I would be VERY cautious about trying to pull an m-unit into the schematic for anything with a modern ECU. There are masses of components that the ECU requires and also feeds. Just fitted an M-unit to an older bike and yes! it's a fine thing. But tie it into an R3's electrics is something I would rather not even try.
Following the stock wiring diagram and ensuring anything that only interacts with the ECU now only reacts with the ECU after installation of the m.unit (essentially a swap of the fuse panel) feels like a complex thing to attempt, but when you consider that it's just the same act of switching (1) wire completed over and over and over, this is not a difficult swap to make. I'm going to do it the same way we estimate electrical systems in buildings; eat the elephant one bite at a time. <3 TY for the heads up though, and I will definitely be reaching out to you when I burn both the m.unit and the ECU in a blaze of hubris. lol
What type of R/R are you replacing with?
Are these genuine Shindengen parts or EBay clones of OEM?

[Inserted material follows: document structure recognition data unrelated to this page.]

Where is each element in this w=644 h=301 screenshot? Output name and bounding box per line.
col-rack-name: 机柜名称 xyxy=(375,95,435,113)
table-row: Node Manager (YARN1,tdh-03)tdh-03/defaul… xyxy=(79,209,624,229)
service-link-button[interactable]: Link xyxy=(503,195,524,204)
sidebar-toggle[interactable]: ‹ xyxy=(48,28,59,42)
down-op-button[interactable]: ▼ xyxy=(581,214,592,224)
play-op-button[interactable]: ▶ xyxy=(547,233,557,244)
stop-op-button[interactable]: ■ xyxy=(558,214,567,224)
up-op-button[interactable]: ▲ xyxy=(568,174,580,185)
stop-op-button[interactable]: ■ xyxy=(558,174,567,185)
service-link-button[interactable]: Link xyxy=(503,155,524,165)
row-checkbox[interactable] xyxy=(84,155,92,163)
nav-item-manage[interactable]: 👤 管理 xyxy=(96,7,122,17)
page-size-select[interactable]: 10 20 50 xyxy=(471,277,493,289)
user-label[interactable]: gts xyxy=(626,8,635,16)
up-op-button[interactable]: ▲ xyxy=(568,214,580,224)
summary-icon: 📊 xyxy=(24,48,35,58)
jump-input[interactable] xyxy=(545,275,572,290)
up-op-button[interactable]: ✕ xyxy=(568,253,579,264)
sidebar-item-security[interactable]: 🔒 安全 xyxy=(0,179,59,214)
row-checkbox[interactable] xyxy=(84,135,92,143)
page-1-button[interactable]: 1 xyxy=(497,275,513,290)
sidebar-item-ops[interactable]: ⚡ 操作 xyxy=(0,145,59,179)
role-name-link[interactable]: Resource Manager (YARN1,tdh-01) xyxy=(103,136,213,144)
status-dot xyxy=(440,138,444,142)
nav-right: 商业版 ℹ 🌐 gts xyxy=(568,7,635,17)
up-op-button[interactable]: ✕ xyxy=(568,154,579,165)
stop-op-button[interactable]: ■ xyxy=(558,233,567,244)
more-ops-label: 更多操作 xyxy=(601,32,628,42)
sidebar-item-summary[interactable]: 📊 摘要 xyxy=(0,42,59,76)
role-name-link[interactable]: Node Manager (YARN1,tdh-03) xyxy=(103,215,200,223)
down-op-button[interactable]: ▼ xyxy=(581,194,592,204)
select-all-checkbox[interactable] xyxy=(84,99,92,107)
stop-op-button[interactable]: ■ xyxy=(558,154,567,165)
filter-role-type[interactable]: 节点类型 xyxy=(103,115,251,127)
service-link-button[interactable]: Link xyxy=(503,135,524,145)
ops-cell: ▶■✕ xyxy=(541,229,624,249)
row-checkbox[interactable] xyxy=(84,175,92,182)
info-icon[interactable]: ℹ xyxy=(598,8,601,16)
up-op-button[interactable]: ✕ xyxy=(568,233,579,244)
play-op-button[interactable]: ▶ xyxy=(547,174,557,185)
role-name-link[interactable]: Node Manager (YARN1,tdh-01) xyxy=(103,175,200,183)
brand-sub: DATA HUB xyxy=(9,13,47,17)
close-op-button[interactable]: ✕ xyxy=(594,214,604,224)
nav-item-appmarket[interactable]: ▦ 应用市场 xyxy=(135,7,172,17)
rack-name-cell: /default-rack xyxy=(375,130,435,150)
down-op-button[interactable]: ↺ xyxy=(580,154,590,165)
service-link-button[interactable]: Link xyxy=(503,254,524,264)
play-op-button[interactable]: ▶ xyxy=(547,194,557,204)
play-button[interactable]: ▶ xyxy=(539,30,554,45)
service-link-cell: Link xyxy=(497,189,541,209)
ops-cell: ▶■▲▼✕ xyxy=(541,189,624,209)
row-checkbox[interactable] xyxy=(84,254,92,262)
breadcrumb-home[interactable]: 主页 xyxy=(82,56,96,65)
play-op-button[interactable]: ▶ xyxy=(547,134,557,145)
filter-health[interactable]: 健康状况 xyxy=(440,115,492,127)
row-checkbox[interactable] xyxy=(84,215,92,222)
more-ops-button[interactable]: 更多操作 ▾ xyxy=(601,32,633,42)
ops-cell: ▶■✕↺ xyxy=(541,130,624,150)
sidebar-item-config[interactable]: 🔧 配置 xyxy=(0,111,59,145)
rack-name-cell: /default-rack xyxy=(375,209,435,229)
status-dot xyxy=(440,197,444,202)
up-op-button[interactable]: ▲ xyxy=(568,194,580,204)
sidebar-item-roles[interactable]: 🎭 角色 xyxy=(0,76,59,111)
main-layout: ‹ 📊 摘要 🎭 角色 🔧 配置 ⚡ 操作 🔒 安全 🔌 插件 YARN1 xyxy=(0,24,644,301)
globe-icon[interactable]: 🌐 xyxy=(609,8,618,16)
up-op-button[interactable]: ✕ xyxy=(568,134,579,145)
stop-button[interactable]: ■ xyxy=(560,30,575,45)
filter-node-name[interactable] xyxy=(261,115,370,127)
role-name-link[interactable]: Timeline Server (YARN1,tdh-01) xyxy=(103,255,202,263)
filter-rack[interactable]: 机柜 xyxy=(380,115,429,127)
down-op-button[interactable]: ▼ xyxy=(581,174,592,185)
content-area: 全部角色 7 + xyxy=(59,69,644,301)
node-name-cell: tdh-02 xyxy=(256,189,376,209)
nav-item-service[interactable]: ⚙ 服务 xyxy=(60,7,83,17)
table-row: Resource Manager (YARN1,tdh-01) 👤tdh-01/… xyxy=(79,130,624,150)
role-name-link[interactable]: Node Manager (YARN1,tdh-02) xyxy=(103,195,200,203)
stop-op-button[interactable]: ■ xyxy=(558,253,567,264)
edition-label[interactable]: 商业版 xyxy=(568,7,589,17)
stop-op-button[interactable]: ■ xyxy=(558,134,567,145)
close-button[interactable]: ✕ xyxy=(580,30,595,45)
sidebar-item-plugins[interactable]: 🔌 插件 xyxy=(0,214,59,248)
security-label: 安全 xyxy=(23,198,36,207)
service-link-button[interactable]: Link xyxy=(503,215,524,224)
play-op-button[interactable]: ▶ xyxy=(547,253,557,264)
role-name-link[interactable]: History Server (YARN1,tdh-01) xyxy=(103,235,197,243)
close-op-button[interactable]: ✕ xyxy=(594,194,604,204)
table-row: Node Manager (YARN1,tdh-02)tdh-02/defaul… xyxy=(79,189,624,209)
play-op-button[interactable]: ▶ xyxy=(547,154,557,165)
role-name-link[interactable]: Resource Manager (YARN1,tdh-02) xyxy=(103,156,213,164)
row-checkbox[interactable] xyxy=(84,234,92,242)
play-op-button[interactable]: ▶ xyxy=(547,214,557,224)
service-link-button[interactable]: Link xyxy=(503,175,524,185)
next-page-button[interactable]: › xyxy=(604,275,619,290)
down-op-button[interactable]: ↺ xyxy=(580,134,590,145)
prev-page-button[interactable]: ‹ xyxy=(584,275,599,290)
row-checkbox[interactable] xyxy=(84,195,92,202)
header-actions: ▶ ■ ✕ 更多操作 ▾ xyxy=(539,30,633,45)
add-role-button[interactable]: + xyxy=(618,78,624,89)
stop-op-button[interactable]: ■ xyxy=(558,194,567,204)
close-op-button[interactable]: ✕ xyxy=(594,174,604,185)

Ebay is flooded with these clones and they are just crap - price is good indicator, if less than about $120, it is most likely a clone. Because they are half the price of genuine replacement does not make them a bargain
They are genuine (albeit used) Shindengen parts, purchased from eBay. Both that I have purchased have the same dirty outline left by the mounting plate above the unit that my stock one has. While they are used, Occam's razor says that there is a reason (3) of them have failed (within 15 minutes of runtime).
Please validate your method of stator check:
What you want to do is check the resistance (isolation actually) between the stator and ground - measure between any ONE of the three terminals to engine ground (NOT pin to pin which will ALWAYS read virtual short whether good or bad and why you only need to measure ONE pin to ground for isolation test) - this should NOT be short (zero ohms) and should measure open (infinite resistance)
That is the only stator test you need to do and is pretty much an absolute pass/fail test.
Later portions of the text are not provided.